What is a soil factory?
A soil factory is a place where you produce high quality nutrient rich soil. It’s your go-to place for compost and potting soils. It’s just like your bag of shop-bought compost but it’s home made and you know exactly what has gone into it!
How will a soil factory help in my garden?
A soil factory provides a great place to put your bokashi pre-compost throughout the year but can be especially useful during the winter and summer months. During the winter my ground is often too frozen and hard to dig a trench to bury my pre-compost. My soil factory provides a great place to put my pre-compost and serves as a great source of fantastic compost when spring comes around. During the summer months I like to use every possible space to grow fruits, veggies and flowers and it can be hard to find a spot to bury my pre-compost. So, once again, I turn to my soil factory for my bokashi pre-compost. I then simply go back to my soil factory whenever I need compost. Its really just like a small, portable, low-maintenance compost pile.
How to make a soil factory?
Making a soil factory is easy. There are a number of different methods for making a soil factory. Below are two of the methods we have found to be successful; using a container or burying in the ground.
Using a container
Step 1. Find container
Find yourself a large plastic box with a lid. Drill a few holes in the bottom to let liquids escape. If your soil factory will be positioned on impermeable ground (such as a patio, garage or balcony), then do not drill holes in the bottom.
Step 2: Add garden soil
Next, put 3-4 inches of regular garden soil at the bottom of the container. *Tip* Try to use healthy soil with lots of life in it. The more worms and grubs the better!
Step 3: Add your bokashi pre-compost
Then you are ready to add your bokashi pre-compost.
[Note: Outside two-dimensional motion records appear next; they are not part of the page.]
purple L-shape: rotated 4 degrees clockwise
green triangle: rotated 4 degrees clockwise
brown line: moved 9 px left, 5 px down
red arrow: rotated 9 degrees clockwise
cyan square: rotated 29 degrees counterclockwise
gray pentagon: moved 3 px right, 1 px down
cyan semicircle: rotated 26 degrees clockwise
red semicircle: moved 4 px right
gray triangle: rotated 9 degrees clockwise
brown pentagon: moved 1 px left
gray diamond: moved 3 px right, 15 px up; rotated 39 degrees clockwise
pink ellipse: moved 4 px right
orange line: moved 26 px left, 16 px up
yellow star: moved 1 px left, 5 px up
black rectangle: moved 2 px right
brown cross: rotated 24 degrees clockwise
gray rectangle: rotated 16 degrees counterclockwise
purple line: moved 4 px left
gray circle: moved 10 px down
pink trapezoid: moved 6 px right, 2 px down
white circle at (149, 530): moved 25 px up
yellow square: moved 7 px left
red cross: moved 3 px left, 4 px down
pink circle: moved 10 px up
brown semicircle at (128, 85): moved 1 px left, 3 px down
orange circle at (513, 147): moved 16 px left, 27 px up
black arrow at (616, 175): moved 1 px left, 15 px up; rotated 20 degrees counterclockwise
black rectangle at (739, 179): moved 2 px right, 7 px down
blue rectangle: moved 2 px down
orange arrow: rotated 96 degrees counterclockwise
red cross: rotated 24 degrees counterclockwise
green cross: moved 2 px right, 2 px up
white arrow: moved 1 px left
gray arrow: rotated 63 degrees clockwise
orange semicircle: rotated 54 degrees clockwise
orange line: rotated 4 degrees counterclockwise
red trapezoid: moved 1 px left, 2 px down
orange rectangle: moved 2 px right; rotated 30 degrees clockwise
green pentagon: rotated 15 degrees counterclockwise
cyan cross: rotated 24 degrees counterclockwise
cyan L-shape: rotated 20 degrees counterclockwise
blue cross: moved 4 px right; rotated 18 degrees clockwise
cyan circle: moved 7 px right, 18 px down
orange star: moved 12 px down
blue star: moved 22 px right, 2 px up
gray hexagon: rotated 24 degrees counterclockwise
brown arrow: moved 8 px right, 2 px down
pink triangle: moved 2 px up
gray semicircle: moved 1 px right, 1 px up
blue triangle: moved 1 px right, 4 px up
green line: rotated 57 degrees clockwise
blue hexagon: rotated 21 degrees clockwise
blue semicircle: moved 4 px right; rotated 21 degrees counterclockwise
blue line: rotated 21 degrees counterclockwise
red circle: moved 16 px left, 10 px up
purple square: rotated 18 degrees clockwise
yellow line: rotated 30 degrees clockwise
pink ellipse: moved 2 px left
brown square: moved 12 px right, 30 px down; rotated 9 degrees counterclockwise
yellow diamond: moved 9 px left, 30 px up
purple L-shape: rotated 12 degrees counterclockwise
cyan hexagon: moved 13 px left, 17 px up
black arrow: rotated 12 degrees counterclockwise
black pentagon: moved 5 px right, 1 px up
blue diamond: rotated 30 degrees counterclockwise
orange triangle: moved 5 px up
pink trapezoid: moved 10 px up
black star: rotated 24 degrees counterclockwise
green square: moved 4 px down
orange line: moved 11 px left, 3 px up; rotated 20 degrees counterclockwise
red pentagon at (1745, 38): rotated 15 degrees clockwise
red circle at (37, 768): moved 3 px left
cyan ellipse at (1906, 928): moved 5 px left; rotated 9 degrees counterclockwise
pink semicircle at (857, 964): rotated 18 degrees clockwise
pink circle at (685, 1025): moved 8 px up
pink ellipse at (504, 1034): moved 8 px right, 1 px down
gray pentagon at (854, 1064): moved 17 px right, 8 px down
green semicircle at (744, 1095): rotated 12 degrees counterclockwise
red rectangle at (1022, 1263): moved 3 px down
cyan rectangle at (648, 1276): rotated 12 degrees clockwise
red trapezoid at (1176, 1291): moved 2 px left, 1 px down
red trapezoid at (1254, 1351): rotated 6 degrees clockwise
Empty the contents of your fermented bokashi kitchen composter to the container, making sure to break up any large lumps of pre-compost. Add another couple of inches of regular garden soil and mix slightly with a garden shovel.
Step 4: Add more garden soil
Add a few more inches of regular garden soil and place the lid on the container. The final mix of soil : bokashi pre-compost : soil should be about a third, a third, a third. The depth of each will obviously depend on the size and dimensions of your soil factory.
Put a couple of stones on the lid to weigh it down, if needed.
Step 5: Wait
Leave for 2-4 weeks and check your soil factory. It may take slightly longer for your pre-compost to break down in your soil factory than when using the trench method as there are fewer worms and other soil biota in your soil factory. Colder temperatures may also slow down the process too. You can speed the process up by chopping and missing the contents of your soil factory every week or so. Be patient, the pre-compost will break down and you will have a soil factory full of great compost.
Step 6: Use compost or add more pre-compost
Feel free to add more pre-compost to the top of your soil factory. Remember to mix the contents each time after adding. Remove compost as needed. Remember, if you expect to need compost within 2-4 weeks, don’t add any fresh pre-compost to your soil factory. If you want a regular place to put your pre-compost and a place to constantly get compost then we would recommend setting up two soil factories.
Burying in the soil
Making a soil factory in the soil is really a combination of the above container soil factory and the regular trench method for burying your pre-compost.
Step 1: Choose an area
Firstly, choose an area in your garden that you don’t need for planting in the coming months.
Step 2: Bury your pre-compost
Next, use the trench method to bury your pre-compost. Rather than planting directly into this area, use this area for collecting compost to be used on the rest of your garden.
Step 3: Make a grid pattern
You can set up a grid pattern if you have the area is large enough. Add pre-compost in rotation to 3-4 areas in your soil factory area. This gives you a regular place to bury your pre-compost and a constant supply of compost. It also has the added benefit that you don’t need to plan your planting schedule around when your pre-compost will need to be buried.